Our next step involves fine-tuning the model using the Trainer class, a specialized tool designed to optimize the training of Hugging Face's models. Subsequently, we will explore fine-tuning the model using native PyTorch methods.
To configure the Trainer effectively, it's essential to set the hyperparameters utilizing the TrainingArguments and specify the evaluation metrics through the evaluate module. This strategic setup allows us to closely monitor the training progress and evaluate the model's performance after the fine-tuning process.
Given that the Trainer lacks an automatic performance evaluator during training, it's crucial to integrate metrics and pass them to the Trainer object through TrainingArguments.
For our performance assessment, we will employ the ROC/AUC score. To facilitate this, we will create a function to convert predictions (probabilities ranging from 0 to 1, inclusive, obtained from the softmax function) into logits (the raw output from the model with unnormalized scores because all transformers models return logits. By incorporating this custom metric, we can effectively evaluate the model's performance during the fine-tuning process.
from transformers import TrainingArguments
import evaluate
# load roc_auc metric
metric = evaluate.load("accuracy")
# convert preds --> logits
def compute_metrics(eval_pred):
logits, labels = eval_pred
predictions = np.argmax(logits, axis=-1)
return metric.compute(predictions=predictions, references=labels)
# set evaluation for training
train_args = TrainingArguments(
output_dir="test_trainer",
evaluation_strategy="epoch",
)
train_args = TrainingArguments(output_dir="test_trainer")To reduce the training duration and make it more suitable for a tutorial, we will fine-tune the model using a smaller subset of the training data, reserving 20% of it for validation purposes.
small_train_dataset = tokenized_dataset["train"].shuffle(
seed=42).select(range(2000))
small_eval_dataset = tokenized_dataset["test"].shuffle(
seed=42).select(range(1000))Finally, we can initiate the model training process. The Trainer class, provided by Hugging Face, simplifies the training procedure to just a few lines of code. Given all the information we've covered so far, the parameters to be passed to the Trainer become quite self-explanatory.
from transformers import Trainer
trainer = Trainer(
model=model,
args=train_args,
train_dataset=small_train_dataset,
eval_dataset=small_eval_dataset,
tokenizer=tokenizer,
compute_metrics=compute_metrics,
)
trainer.train()Here is the output stats of the epoch=3. Fine-tuning a pre-trained model usually requires just a few epochs to achieve high accuracy (ROC/AUC score = 0.986). This is because the deep features of language semantics were already learned during pre-training:
{'eval_loss': 0.08846566081047058, 'eval_accuracy': 0.986, 'eval_runtime': 6.3565, 'eval_samples_per_second': 157.319, 'eval_steps_per_second': 19.665, 'epoch': 3.0}
{'train_runtime': 162.5061, 'train_samples_per_second': 36.922, 'train_steps_per_second': 4.615, 'train_loss': 0.11244293721516926, 'epoch': 3.0}
Having explored the conveniences of Hugging Face's classes and models, it's valuable to delve into the internal workings of the training loop. Understanding these mechanisms equips you to make refinements that could enhance the model's performance or render it more lightweight for deployment.
In this section, we will fine-tune our BERT model using native PyTorch. This approach entails implementing the training loop and creating the dataloader responsible for supplying batches of examples during training. By proceeding with the exercise of fine-tunning the model using native PyTorch, we gain a deeper understanding of the training process, fostering the ability to make tailored adjustments to achieve the desired model's performance in our classification task.
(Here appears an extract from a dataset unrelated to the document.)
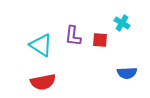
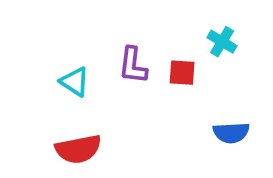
cyan triangle: (41, 45) -> (75, 82), size x0.7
But first we might want clean-up GPU's memory and delete the model and trainer objects to release space and set the model to the initial state. Optionally, we can restart the notebook.
del model
del trainer
torch.cuda.empty_cache()To facilitate the training process, we need to configure the PyTorch DataLoader, which combines the dataset structure and a sampler to provide batched chunks of training data to the model during training. The DataLoader is optimized for memory occupancy and speed, making it ideal for our needs. However, before we proceed, we must make some modifications to the tokenized dataset to align it with the input requirements of the model:
- Remove the text column from the dataset since the model does not accept text as input.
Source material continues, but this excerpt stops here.